The rebellion was forcibly put down by ZANU defence chief Josiah Tongogara.

Born at Old Mutare in December 1930, Mtambanengwe attended school at Mutambara Mission and Goromonzi School, after which he worked as a teacher for one year.

He studied then English and History at the then University College of Rhodesia and Nyasaland and graduated with a Bachelor of Arts in 1959 after which he then studied law at the Inner Temple in London, becoming an advocate in 1963.

After practising law in the United Kingdom until 1964, Mtambanengwe returned to Rhodesia, working as advocate until 1979.

Judicial career

From 1979 on he worked as a lawyer in independent Zimbabwe until 1986 when he was appointed a High Court Judge.
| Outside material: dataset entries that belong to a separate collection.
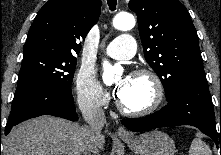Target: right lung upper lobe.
Instances as JSON below:
<instances>
[{
	"instance_id": "right-lung-upper-lobe-1",
	"label": "right lung upper lobe",
	"mask_w": 221,
	"mask_h": 155,
	"mask_svg": "<svg viewBox=\"0 0 221 155\" xmlns=\"http://www.w3.org/2000/svg\"><path fill=\"white\" fill-rule=\"evenodd\" d=\"M100 0H49L38 12L23 47L24 56L49 54L76 59L100 15Z\"/></svg>"
}]
</instances>
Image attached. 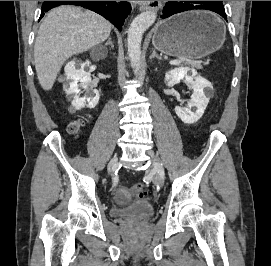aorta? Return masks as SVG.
<instances>
[{"label":"aorta","instance_id":"762f6f07","mask_svg":"<svg viewBox=\"0 0 271 266\" xmlns=\"http://www.w3.org/2000/svg\"><path fill=\"white\" fill-rule=\"evenodd\" d=\"M156 12L146 11L139 14L130 24L127 35L128 56L136 75L141 68V41L144 32L155 22Z\"/></svg>","mask_w":271,"mask_h":266}]
</instances>
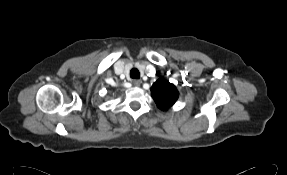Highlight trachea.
Instances as JSON below:
<instances>
[{"mask_svg": "<svg viewBox=\"0 0 287 175\" xmlns=\"http://www.w3.org/2000/svg\"><path fill=\"white\" fill-rule=\"evenodd\" d=\"M130 77L134 79H138L140 77L139 70L137 68H132L130 71Z\"/></svg>", "mask_w": 287, "mask_h": 175, "instance_id": "3493384b", "label": "trachea"}]
</instances>
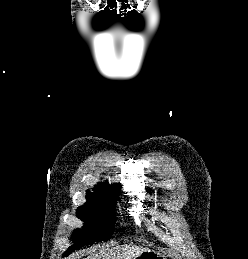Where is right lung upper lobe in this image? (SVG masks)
Segmentation results:
<instances>
[{"label": "right lung upper lobe", "instance_id": "cb5924a9", "mask_svg": "<svg viewBox=\"0 0 248 259\" xmlns=\"http://www.w3.org/2000/svg\"><path fill=\"white\" fill-rule=\"evenodd\" d=\"M118 186L121 185L118 184ZM93 191L94 192H90L87 190V199H95L97 197H115V195L119 193L115 185H109L108 183L98 184Z\"/></svg>", "mask_w": 248, "mask_h": 259}]
</instances>
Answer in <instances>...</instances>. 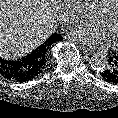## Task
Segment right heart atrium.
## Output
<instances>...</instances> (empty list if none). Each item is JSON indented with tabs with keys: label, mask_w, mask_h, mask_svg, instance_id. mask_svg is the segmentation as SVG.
<instances>
[{
	"label": "right heart atrium",
	"mask_w": 118,
	"mask_h": 118,
	"mask_svg": "<svg viewBox=\"0 0 118 118\" xmlns=\"http://www.w3.org/2000/svg\"><path fill=\"white\" fill-rule=\"evenodd\" d=\"M84 0H64L61 21L66 27H71L84 18Z\"/></svg>",
	"instance_id": "1"
}]
</instances>
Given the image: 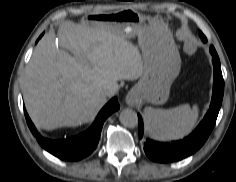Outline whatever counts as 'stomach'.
Returning <instances> with one entry per match:
<instances>
[{
	"label": "stomach",
	"instance_id": "0dacf381",
	"mask_svg": "<svg viewBox=\"0 0 236 182\" xmlns=\"http://www.w3.org/2000/svg\"><path fill=\"white\" fill-rule=\"evenodd\" d=\"M91 25L103 26L126 39L138 36L143 49V74L130 90L138 102L160 105L168 100L170 86L178 76L181 59L167 25L160 19L127 9L111 15L93 13Z\"/></svg>",
	"mask_w": 236,
	"mask_h": 182
}]
</instances>
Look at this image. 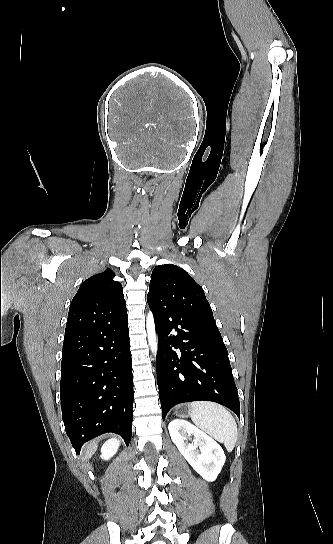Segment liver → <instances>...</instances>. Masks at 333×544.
Returning <instances> with one entry per match:
<instances>
[{
    "label": "liver",
    "mask_w": 333,
    "mask_h": 544,
    "mask_svg": "<svg viewBox=\"0 0 333 544\" xmlns=\"http://www.w3.org/2000/svg\"><path fill=\"white\" fill-rule=\"evenodd\" d=\"M97 446H98V440H94L91 443H89L88 445H86V447L84 448V451H83L84 454H85L86 459L91 458V456L96 451Z\"/></svg>",
    "instance_id": "1"
}]
</instances>
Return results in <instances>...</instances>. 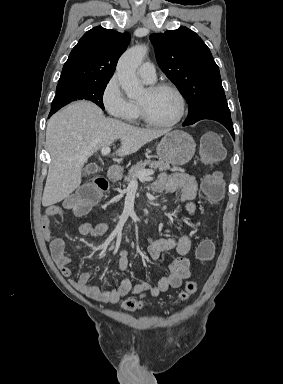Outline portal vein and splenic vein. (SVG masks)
<instances>
[{
	"label": "portal vein and splenic vein",
	"mask_w": 283,
	"mask_h": 384,
	"mask_svg": "<svg viewBox=\"0 0 283 384\" xmlns=\"http://www.w3.org/2000/svg\"><path fill=\"white\" fill-rule=\"evenodd\" d=\"M101 154L107 156V154H110V148H102ZM153 174L154 170H142V172H138L137 178H150ZM134 182H136V180H134Z\"/></svg>",
	"instance_id": "1"
}]
</instances>
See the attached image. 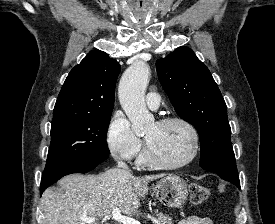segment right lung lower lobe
Returning <instances> with one entry per match:
<instances>
[{"instance_id":"1","label":"right lung lower lobe","mask_w":275,"mask_h":224,"mask_svg":"<svg viewBox=\"0 0 275 224\" xmlns=\"http://www.w3.org/2000/svg\"><path fill=\"white\" fill-rule=\"evenodd\" d=\"M107 158H108V155H99L88 161L65 165L60 168H56L46 172L44 171L42 174L41 185H40L41 194L48 186L57 182L63 176L72 174V173H86L88 171H91Z\"/></svg>"}]
</instances>
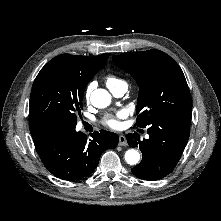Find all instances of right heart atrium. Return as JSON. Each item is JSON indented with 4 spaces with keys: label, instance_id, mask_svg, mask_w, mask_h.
Wrapping results in <instances>:
<instances>
[{
    "label": "right heart atrium",
    "instance_id": "obj_1",
    "mask_svg": "<svg viewBox=\"0 0 221 221\" xmlns=\"http://www.w3.org/2000/svg\"><path fill=\"white\" fill-rule=\"evenodd\" d=\"M94 88V83H90L85 90V98L89 100L90 94Z\"/></svg>",
    "mask_w": 221,
    "mask_h": 221
}]
</instances>
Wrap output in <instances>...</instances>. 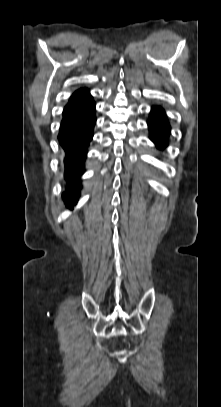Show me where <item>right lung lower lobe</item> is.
I'll return each mask as SVG.
<instances>
[{
	"label": "right lung lower lobe",
	"instance_id": "obj_1",
	"mask_svg": "<svg viewBox=\"0 0 221 407\" xmlns=\"http://www.w3.org/2000/svg\"><path fill=\"white\" fill-rule=\"evenodd\" d=\"M96 122L95 102L89 91L81 89L70 98L63 111L59 142L65 150V179L67 189L63 193L64 202L73 207L79 196V177L84 166L87 147L93 137Z\"/></svg>",
	"mask_w": 221,
	"mask_h": 407
}]
</instances>
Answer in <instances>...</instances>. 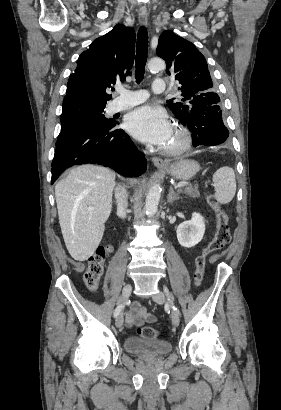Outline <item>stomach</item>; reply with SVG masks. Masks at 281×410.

In 1994, he was appointed to the Namibian High Court.

Mutambanengwe also served on the Supreme Court of Namibia, both as acting Chief Justice of Namibia and after his retirement several times as Acting Judge of Appeal.




He was appointed chairman of the Zimbabwean Electoral Commission (ZEC) on 31 March 2010, resigning in February 2013, shortly before the scheduled referendum on a new constitution for Zimbabwe.

Meanwhile current ZEC chairperson and Judiciary Services Commission (JSC) secretary Justice Rita Makarau expressed her condolences to the Mtambanengwe family.

Mourners are gathered at number 36 Walls Road in Mandara, Harare.